#### PROBLEM TO SOLVE:
Below are records to repeat exactly; do not include any pictures.

%%

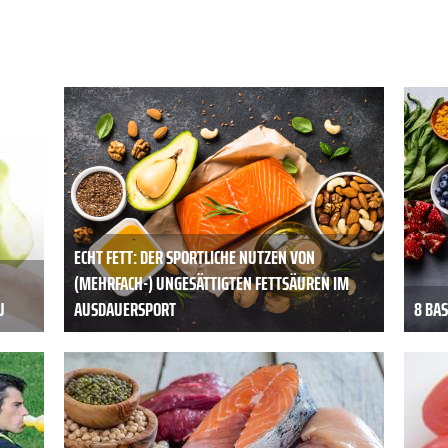
ECHT FETT: DER SPORTLICHE NUTZEN VON
(MEHRFACH-) UNGESÄTTIGTEN FETTSÄUREN IM
U
AUSDAUERSPORT
8 BA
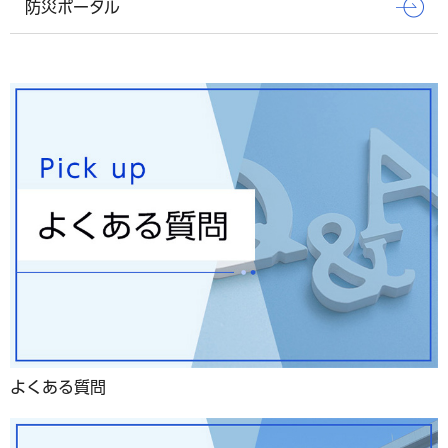
防災ポータル
よくある質問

%%

#### RESPONSE:
ECHT FETT: DER SPORTLICHE NUTZEN VON
(MEHRFACH-) UNGESÄTTIGTEN FETTSÄUREN IM
U
AUSDAUERSPORT
8 BA
防災ポータル
よくある質問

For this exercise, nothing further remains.